Jim Buzinski, the gay co-founder of the website Outsports.com, has written a column critical of Mets infielder Daniel Murphy.
Murphy is a devout Christian who disagrees with what he calls "the homosexual lifestyle." In response, Buzinski wrote a piece with the following headline: "Mets star Daniel Murphy disagrees with the gay 'lifestyle,' I disagree with his Christian 'lifestyle.'" Buzinski wrote:
There is nothing wrong with being gay, as he clearly believes, so I don't respect his views, though he has a right to express them.
One more thing -- being gay is not a "lifestyle" and it's something I did not choose. In Murphy's case, though, he did choose to be a Christian and has embraced its "lifestyle." He told the Christian Broadcast Network that he did not become a Christian until he was 14 or 15. "I actually came to the Lord in a youth group trip," he said. "The Lord's spirit overcame me so much, you couldn't resist."

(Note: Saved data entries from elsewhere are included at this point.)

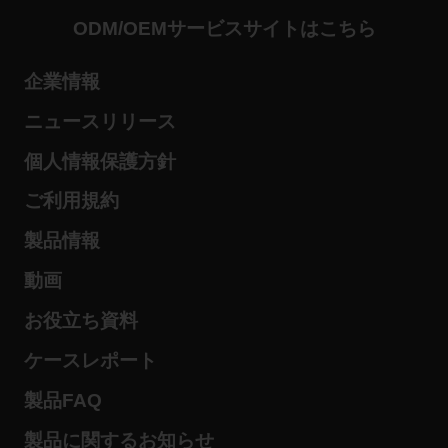
ODM/OEMサービスサイトはこちら
企業情報
ニュースリリース
個人情報保護方針
ご利用規約
製品情報
動画
お役立ち資料
ケースレポート
製品FAQ
製品に関するお知らせ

He also said he believes God made him a baseball player for a reason. "He’s put me fortunately on this stage -- in the greatest athletic stage in all the world for a reason. I think that reason is to be a light."

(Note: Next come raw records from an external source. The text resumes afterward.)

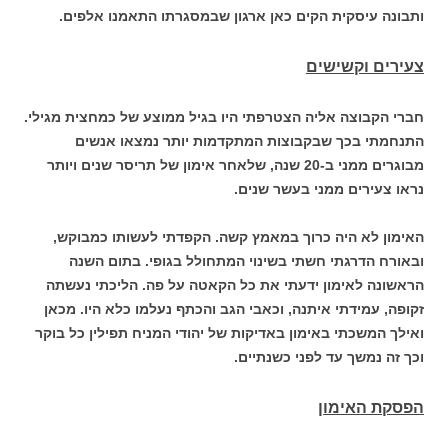
ותבונה עיסקית הקים כאן ארגון שבמסגרתו התאמנו אלפים.
צעירים וקשישים
חברי הקבוצה אליה הצטרפתי היו בגיל ממוצע של כמחצית מגילי.
התנחמתי בכך שבקבוצות המתקדמות יותר נמצאו אנשים
מבוגרים ממני ב-20 שנה, שלאחר אימון של תריסר שנים ויותר
נראו צעירים ממני בעשר שנים.
האימון לא היה כרוך במאמץ קשה. הקפדתי לעשותו כמבוקש,
ובאורח הדרגתי חשתי בשינוי המתחולל בגופי. בתום השנה
הראשונה לאימון ידעתי את כל הקאטה על פה. הליכתי נעשתה
זקופה, עמידתי איתנה, וכאבי הגב והכתף נעלמו כלא היו. מכאן
ואילך המשכתי באימון באדיקות של יהודי המניח תפילין כל בוקר
וכך זה נמשך עד לפני כשנתיים.
הפסקת האימון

He also asked for some divine assistance in Game 5 of the National League Divisional Series when the Mets held a 3-2 lead over the Dodgers heading into the final three innings.

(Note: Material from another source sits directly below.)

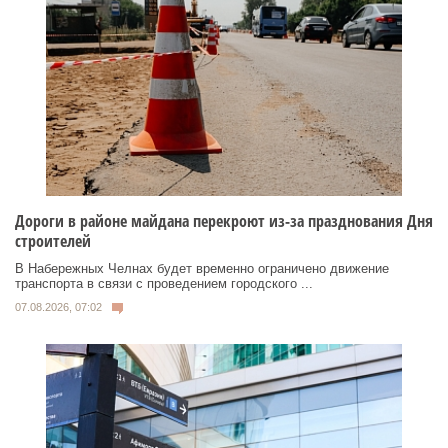
Дороги в районе майдана перекроют из-за празднования Дня
строителей
В Набережных Челнах будет временно ограничено движение
транспорта в связи с проведением городского ...
07.08.2026, 07:02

"There was a lot of prayer going on out there, just asking for peace and just talking to Jesus and asking for peace those last three or four innings," he told AP. As for why he has player so well in the postseason, he said: "I don't know. Sometimes the blessings come, Jesus is good..."
I did not know Jesus was a Mets fan, which would sorely disappoint Dodgers pitcher Clayton Kershaw, who is a very vocal Christian. Maybe Jesus has a skybox at Citi Field.
Unlike gay people, Murphy chose a lifestyle, and it's one that preaches that there is something wrong with who I am. I wish he had chosen a lifestyle more inclusive and less judgmental. I would certainly couldn't disagree with that.
Murphy's original comments about homosexuality were made last spring when Billy Bean, a homosexual and Major League Baseball's "ambassador of inclusion," came to the Mets training camp. In an interview at the time Murphy said the following:
I disagree with his lifestyle. I do disagree with the fact that Billy is a homosexual. That doesn't mean I can't still invest in him and get to know him. I don't think the fact that someone is a homosexual should completely shut the door on investing in them in a relational aspect. Getting to know him. That, I would say, you can still accept them but I do disagree with the lifestyle, 100 percent.
Maybe, as a Christian, that we haven't been as articulate enough in describing what our actual stance is on homosexuality," he said. "We love the people. We disagree the lifestyle. That's the way I would describe it for me. It's the same way that there are aspects of my life that I'm trying to surrender to Christ in my own life. There's a great deal of many things, like my pride. I just think that as a believer trying to articulate it in a way that says just because I disagree with the lifestyle doesn't mean I'm just never going to speak to Billy Bean every time he walks through the door. That's not love. That's not love at all.